(Transcribed page contents)
==*==

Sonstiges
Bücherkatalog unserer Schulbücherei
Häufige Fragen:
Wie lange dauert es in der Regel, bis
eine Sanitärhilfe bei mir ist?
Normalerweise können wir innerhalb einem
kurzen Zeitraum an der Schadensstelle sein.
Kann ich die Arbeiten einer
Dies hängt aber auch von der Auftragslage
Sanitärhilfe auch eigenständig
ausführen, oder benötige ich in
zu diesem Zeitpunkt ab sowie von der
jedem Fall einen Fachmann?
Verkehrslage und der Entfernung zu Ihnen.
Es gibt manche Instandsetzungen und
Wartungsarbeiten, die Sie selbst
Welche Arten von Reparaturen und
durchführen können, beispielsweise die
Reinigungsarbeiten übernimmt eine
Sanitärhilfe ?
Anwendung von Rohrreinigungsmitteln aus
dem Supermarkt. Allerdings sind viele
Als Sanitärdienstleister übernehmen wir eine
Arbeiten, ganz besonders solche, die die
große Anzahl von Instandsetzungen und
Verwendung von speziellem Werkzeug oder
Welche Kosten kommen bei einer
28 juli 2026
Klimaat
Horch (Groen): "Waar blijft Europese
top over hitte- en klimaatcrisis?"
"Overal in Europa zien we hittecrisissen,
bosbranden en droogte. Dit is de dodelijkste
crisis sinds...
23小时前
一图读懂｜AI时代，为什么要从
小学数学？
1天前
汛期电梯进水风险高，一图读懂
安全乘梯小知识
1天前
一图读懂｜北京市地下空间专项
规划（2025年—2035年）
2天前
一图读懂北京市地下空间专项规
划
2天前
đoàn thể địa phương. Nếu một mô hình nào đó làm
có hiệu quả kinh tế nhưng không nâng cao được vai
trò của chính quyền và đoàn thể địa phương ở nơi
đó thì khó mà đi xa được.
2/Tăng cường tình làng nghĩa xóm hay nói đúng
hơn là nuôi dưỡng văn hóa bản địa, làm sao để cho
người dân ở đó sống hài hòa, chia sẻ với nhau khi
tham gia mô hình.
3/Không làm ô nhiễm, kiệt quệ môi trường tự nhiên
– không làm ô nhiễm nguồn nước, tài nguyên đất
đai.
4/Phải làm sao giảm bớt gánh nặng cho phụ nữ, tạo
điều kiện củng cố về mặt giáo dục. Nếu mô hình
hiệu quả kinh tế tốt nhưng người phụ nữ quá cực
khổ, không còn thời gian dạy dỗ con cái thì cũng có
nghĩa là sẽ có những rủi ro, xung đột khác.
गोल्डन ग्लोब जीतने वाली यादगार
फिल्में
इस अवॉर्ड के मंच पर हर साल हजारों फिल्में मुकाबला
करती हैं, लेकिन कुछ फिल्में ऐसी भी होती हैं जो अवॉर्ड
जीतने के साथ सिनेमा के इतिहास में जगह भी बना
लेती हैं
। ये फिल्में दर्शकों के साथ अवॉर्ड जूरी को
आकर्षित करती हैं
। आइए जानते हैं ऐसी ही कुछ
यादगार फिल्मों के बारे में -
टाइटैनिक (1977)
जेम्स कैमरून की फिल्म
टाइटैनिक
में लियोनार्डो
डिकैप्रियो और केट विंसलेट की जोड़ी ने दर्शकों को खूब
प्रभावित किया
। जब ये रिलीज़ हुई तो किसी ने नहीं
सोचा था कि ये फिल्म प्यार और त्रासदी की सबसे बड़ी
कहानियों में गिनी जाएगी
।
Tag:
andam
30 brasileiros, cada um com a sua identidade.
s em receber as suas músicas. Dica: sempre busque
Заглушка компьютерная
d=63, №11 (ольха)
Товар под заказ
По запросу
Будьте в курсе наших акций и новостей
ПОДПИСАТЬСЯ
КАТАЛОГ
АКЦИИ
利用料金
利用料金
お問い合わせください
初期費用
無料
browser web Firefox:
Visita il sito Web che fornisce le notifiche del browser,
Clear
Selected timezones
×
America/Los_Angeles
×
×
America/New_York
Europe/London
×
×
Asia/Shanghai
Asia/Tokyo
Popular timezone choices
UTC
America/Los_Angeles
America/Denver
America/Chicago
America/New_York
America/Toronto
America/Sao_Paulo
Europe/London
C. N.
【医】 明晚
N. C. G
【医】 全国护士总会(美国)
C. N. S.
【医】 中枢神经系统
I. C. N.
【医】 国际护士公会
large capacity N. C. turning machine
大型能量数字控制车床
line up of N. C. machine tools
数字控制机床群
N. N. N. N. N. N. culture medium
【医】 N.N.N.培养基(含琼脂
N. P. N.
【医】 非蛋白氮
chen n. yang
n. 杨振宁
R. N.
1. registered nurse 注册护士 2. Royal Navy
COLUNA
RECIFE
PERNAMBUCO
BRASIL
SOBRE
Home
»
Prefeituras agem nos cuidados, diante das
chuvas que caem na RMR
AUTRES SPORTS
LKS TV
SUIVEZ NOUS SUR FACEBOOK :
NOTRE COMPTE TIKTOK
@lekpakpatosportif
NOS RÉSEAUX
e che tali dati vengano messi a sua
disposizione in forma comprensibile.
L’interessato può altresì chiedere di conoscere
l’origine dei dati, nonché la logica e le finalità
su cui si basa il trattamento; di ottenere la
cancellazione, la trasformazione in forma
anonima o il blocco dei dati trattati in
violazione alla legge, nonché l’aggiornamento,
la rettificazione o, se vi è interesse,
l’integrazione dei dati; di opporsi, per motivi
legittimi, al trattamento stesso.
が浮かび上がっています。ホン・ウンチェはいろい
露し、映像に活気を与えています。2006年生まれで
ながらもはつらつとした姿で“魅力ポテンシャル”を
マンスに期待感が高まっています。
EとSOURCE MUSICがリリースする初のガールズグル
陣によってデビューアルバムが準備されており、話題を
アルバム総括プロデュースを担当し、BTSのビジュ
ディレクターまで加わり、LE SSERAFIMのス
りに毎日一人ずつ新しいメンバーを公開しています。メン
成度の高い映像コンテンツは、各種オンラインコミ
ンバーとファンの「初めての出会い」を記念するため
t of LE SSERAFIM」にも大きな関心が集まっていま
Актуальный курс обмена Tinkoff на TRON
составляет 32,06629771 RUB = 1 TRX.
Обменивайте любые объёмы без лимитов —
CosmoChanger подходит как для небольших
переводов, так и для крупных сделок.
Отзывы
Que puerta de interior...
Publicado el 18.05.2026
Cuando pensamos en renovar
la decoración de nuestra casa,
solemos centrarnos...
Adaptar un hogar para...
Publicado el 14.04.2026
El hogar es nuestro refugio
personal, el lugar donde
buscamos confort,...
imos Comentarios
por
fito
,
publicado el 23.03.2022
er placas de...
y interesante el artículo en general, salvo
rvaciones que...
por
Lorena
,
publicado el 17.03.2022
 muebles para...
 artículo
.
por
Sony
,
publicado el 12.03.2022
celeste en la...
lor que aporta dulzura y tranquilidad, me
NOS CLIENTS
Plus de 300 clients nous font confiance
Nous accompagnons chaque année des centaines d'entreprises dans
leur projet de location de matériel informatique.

==*==

EXERCISE REQUIREMENTS
Please make an exact copy of every record, leaving nothing out.

RESPONSE TO THE TASK
Sonstiges
Bücherkatalog unserer Schulbücherei
Häufige Fragen:
Wie lange dauert es in der Regel, bis
eine Sanitärhilfe bei mir ist?
Normalerweise können wir innerhalb einem
kurzen Zeitraum an der Schadensstelle sein.
Kann ich die Arbeiten einer
Dies hängt aber auch von der Auftragslage
Sanitärhilfe auch eigenständig
ausführen, oder benötige ich in
zu diesem Zeitpunkt ab sowie von der
jedem Fall einen Fachmann?
Verkehrslage und der Entfernung zu Ihnen.
Es gibt manche Instandsetzungen und
Wartungsarbeiten, die Sie selbst
Welche Arten von Reparaturen und
durchführen können, beispielsweise die
Reinigungsarbeiten übernimmt eine
Sanitärhilfe ?
Anwendung von Rohrreinigungsmitteln aus
dem Supermarkt. Allerdings sind viele
Als Sanitärdienstleister übernehmen wir eine
Arbeiten, ganz besonders solche, die die
große Anzahl von Instandsetzungen und
Verwendung von speziellem Werkzeug oder
Welche Kosten kommen bei einer
28 juli 2026
Klimaat
Horch (Groen): "Waar blijft Europese
top over hitte- en klimaatcrisis?"
"Overal in Europa zien we hittecrisissen,
bosbranden en droogte. Dit is de dodelijkste
crisis sinds...
23小时前
一图读懂｜AI时代，为什么要从
小学数学？
1天前
汛期电梯进水风险高，一图读懂
安全乘梯小知识
1天前
一图读懂｜北京市地下空间专项
规划（2025年—2035年）
2天前
一图读懂北京市地下空间专项规
划
2天前
đoàn thể địa phương. Nếu một mô hình nào đó làm
có hiệu quả kinh tế nhưng không nâng cao được vai
trò của chính quyền và đoàn thể địa phương ở nơi
đó thì khó mà đi xa được.
2/Tăng cường tình làng nghĩa xóm hay nói đúng
hơn là nuôi dưỡng văn hóa bản địa, làm sao để cho
người dân ở đó sống hài hòa, chia sẻ với nhau khi
tham gia mô hình.
3/Không làm ô nhiễm, kiệt quệ môi trường tự nhiên
– không làm ô nhiễm nguồn nước, tài nguyên đất
đai.
4/Phải làm sao giảm bớt gánh nặng cho phụ nữ, tạo
điều kiện củng cố về mặt giáo dục. Nếu mô hình
hiệu quả kinh tế tốt nhưng người phụ nữ quá cực
khổ, không còn thời gian dạy dỗ con cái thì cũng có
nghĩa là sẽ có những rủi ro, xung đột khác.
गोल्डन ग्लोब जीतने वाली यादगार
फिल्में
इस अवॉर्ड के मंच पर हर साल हजारों फिल्में मुकाबला
करती हैं, लेकिन कुछ फिल्में ऐसी भी होती हैं जो अवॉर्ड
जीतने के साथ सिनेमा के इतिहास में जगह भी बना
लेती हैं
। ये फिल्में दर्शकों के साथ अवॉर्ड जूरी को
आकर्षित करती हैं
। आइए जानते हैं ऐसी ही कुछ
यादगार फिल्मों के बारे में -
टाइटैनिक (1977)
जेम्स कैमरून की फिल्म
टाइटैनिक
में लियोनार्डो
डिकैप्रियो और केट विंसलेट की जोड़ी ने दर्शकों को खूब
प्रभावित किया
। जब ये रिलीज़ हुई तो किसी ने नहीं
सोचा था कि ये फिल्म प्यार और त्रासदी की सबसे बड़ी
कहानियों में गिनी जाएगी
।
Tag:
andam
30 brasileiros, cada um com a sua identidade.
s em receber as suas músicas. Dica: sempre busque
Заглушка компьютерная
d=63, №11 (ольха)
Товар под заказ
По запросу
Будьте в курсе наших акций и новостей
ПОДПИСАТЬСЯ
КАТАЛОГ
АКЦИИ
利用料金
利用料金
お問い合わせください
初期費用
無料
browser web Firefox:
Visita il sito Web che fornisce le notifiche del browser,
Clear
Selected timezones
×
America/Los_Angeles
×
×
America/New_York
Europe/London
×
×
Asia/Shanghai
Asia/Tokyo
Popular timezone choices
UTC
America/Los_Angeles
America/Denver
America/Chicago
America/New_York
America/Toronto
America/Sao_Paulo
Europe/London
C. N.
【医】 明晚
N. C. G
【医】 全国护士总会(美国)
C. N. S.
【医】 中枢神经系统
I. C. N.
【医】 国际护士公会
large capacity N. C. turning machine
大型能量数字控制车床
line up of N. C. machine tools
数字控制机床群
N. N. N. N. N. N. culture medium
【医】 N.N.N.培养基(含琼脂
N. P. N.
【医】 非蛋白氮
chen n. yang
n. 杨振宁
R. N.
1. registered nurse 注册护士 2. Royal Navy
COLUNA
RECIFE
PERNAMBUCO
BRASIL
SOBRE
Home
»
Prefeituras agem nos cuidados, diante das
chuvas que caem na RMR
AUTRES SPORTS
LKS TV
SUIVEZ NOUS SUR FACEBOOK :
NOTRE COMPTE TIKTOK
@lekpakpatosportif
NOS RÉSEAUX
e che tali dati vengano messi a sua
disposizione in forma comprensibile.
L’interessato può altresì chiedere di conoscere
l’origine dei dati, nonché la logica e le finalità
su cui si basa il trattamento; di ottenere la
cancellazione, la trasformazione in forma
anonima o il blocco dei dati trattati in
violazione alla legge, nonché l’aggiornamento,
la rettificazione o, se vi è interesse,
l’integrazione dei dati; di opporsi, per motivi
legittimi, al trattamento stesso.
が浮かび上がっています。ホン・ウンチェはいろい
露し、映像に活気を与えています。2006年生まれで
ながらもはつらつとした姿で“魅力ポテンシャル”を
マンスに期待感が高まっています。
EとSOURCE MUSICがリリースする初のガールズグル
陣によってデビューアルバムが準備されており、話題を
アルバム総括プロデュースを担当し、BTSのビジュ
ディレクターまで加わり、LE SSERAFIMのス
りに毎日一人ずつ新しいメンバーを公開しています。メン
成度の高い映像コンテンツは、各種オンラインコミ
ンバーとファンの「初めての出会い」を記念するため
t of LE SSERAFIM」にも大きな関心が集まっていま
Актуальный курс обмена Tinkoff на TRON
составляет 32,06629771 RUB = 1 TRX.
Обменивайте любые объёмы без лимитов —
CosmoChanger подходит как для небольших
переводов, так и для крупных сделок.
Отзывы
Que puerta de interior...
Publicado el 18.05.2026
Cuando pensamos en renovar
la decoración de nuestra casa,
solemos centrarnos...
Adaptar un hogar para...
Publicado el 14.04.2026
El hogar es nuestro refugio
personal, el lugar donde
buscamos confort,...
imos Comentarios
por
fito
,
publicado el 23.03.2022
er placas de...
y interesante el artículo en general, salvo
rvaciones que...
por
Lorena
,
publicado el 17.03.2022
 muebles para...
 artículo
.
por
Sony
,
publicado el 12.03.2022
celeste en la...
lor que aporta dulzura y tranquilidad, me
NOS CLIENTS
Plus de 300 clients nous font confiance
Nous accompagnons chaque année des centaines d'entreprises dans
leur projet de location de matériel informatique.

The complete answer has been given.